== TASK DIRECTIONS ==
Output every record again so that it matches the original word for word.

+++ MATERIAL SUPPLIED

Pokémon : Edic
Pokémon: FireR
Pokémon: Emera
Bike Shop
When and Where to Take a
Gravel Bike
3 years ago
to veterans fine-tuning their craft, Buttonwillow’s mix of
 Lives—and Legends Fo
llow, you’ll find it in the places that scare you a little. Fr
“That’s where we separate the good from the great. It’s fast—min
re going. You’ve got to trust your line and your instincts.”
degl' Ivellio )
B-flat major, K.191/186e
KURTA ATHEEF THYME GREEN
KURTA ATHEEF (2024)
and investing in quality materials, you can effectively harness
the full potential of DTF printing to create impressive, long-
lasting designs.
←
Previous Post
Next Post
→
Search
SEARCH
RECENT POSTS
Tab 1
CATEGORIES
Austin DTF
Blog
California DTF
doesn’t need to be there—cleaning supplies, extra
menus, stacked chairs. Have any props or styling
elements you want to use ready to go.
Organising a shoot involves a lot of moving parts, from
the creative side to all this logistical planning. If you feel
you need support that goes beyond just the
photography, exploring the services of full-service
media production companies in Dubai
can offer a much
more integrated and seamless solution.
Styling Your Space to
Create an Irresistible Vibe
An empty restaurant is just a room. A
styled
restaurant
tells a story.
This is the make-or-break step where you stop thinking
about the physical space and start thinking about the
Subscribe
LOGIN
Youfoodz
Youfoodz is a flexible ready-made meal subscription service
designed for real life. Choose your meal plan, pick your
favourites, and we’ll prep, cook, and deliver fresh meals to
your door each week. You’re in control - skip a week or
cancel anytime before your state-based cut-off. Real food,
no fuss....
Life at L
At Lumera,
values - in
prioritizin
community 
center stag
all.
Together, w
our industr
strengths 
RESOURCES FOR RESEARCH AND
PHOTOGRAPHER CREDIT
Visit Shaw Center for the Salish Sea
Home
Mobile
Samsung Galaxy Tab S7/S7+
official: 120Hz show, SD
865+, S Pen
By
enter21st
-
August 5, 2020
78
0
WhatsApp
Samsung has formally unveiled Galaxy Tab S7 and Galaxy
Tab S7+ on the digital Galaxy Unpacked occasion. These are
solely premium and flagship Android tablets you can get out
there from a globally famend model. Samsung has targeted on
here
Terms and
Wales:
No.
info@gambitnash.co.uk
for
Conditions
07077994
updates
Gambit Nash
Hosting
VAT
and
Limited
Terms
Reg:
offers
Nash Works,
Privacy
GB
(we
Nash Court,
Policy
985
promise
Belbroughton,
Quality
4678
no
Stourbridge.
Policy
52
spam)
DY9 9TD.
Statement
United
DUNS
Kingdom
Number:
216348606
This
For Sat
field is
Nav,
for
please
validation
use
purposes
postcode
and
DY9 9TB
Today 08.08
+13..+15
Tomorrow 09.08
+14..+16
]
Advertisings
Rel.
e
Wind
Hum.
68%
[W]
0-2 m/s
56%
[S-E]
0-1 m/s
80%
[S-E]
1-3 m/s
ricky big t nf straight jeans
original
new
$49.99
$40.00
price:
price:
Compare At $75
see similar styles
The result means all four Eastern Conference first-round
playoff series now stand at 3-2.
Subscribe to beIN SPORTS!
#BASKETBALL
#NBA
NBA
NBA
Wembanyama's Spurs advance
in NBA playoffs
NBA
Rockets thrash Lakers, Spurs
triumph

++++++

== RESULT BELOW ==
Pokémon : Edic
Pokémon: FireR
Pokémon: Emera
Bike Shop
When and Where to Take a
Gravel Bike
3 years ago
to veterans fine-tuning their craft, Buttonwillow’s mix of
 Lives—and Legends Fo
llow, you’ll find it in the places that scare you a little. Fr
“That’s where we separate the good from the great. It’s fast—min
re going. You’ve got to trust your line and your instincts.”
degl' Ivellio )
B-flat major, K.191/186e
KURTA ATHEEF THYME GREEN
KURTA ATHEEF (2024)
and investing in quality materials, you can effectively harness
the full potential of DTF printing to create impressive, long-
lasting designs.
←
Previous Post
Next Post
→
Search
SEARCH
RECENT POSTS
Tab 1
CATEGORIES
Austin DTF
Blog
California DTF
doesn’t need to be there—cleaning supplies, extra
menus, stacked chairs. Have any props or styling
elements you want to use ready to go.
Organising a shoot involves a lot of moving parts, from
the creative side to all this logistical planning. If you feel
you need support that goes beyond just the
photography, exploring the services of full-service
media production companies in Dubai
can offer a much
more integrated and seamless solution.
Styling Your Space to
Create an Irresistible Vibe
An empty restaurant is just a room. A
styled
restaurant
tells a story.
This is the make-or-break step where you stop thinking
about the physical space and start thinking about the
Subscribe
LOGIN
Youfoodz
Youfoodz is a flexible ready-made meal subscription service
designed for real life. Choose your meal plan, pick your
favourites, and we’ll prep, cook, and deliver fresh meals to
your door each week. You’re in control - skip a week or
cancel anytime before your state-based cut-off. Real food,
no fuss....
Life at L
At Lumera,
values - in
prioritizin
community 
center stag
all.
Together, w
our industr
strengths 
RESOURCES FOR RESEARCH AND
PHOTOGRAPHER CREDIT
Visit Shaw Center for the Salish Sea
Home
Mobile
Samsung Galaxy Tab S7/S7+
official: 120Hz show, SD
865+, S Pen
By
enter21st
-
August 5, 2020
78
0
WhatsApp
Samsung has formally unveiled Galaxy Tab S7 and Galaxy
Tab S7+ on the digital Galaxy Unpacked occasion. These are
solely premium and flagship Android tablets you can get out
there from a globally famend model. Samsung has targeted on
here
Terms and
Wales:
No.
info@gambitnash.co.uk
for
Conditions
07077994
updates
Gambit Nash
Hosting
VAT
and
Limited
Terms
Reg:
offers
Nash Works,
Privacy
GB
(we
Nash Court,
Policy
985
promise
Belbroughton,
Quality
4678
no
Stourbridge.
Policy
52
spam)
DY9 9TD.
Statement
United
DUNS
Kingdom
Number:
216348606
This
For Sat
field is
Nav,
for
please
validation
use
purposes
postcode
and
DY9 9TB
Today 08.08
+13..+15
Tomorrow 09.08
+14..+16
]
Advertisings
Rel.
e
Wind
Hum.
68%
[W]
0-2 m/s
56%
[S-E]
0-1 m/s
80%
[S-E]
1-3 m/s
ricky big t nf straight jeans
original
new
$49.99
$40.00
price:
price:
Compare At $75
see similar styles
The result means all four Eastern Conference first-round
playoff series now stand at 3-2.
Subscribe to beIN SPORTS!
#BASKETBALL
#NBA
NBA
NBA
Wembanyama's Spurs advance
in NBA playoffs
NBA
Rockets thrash Lakers, Spurs
triumph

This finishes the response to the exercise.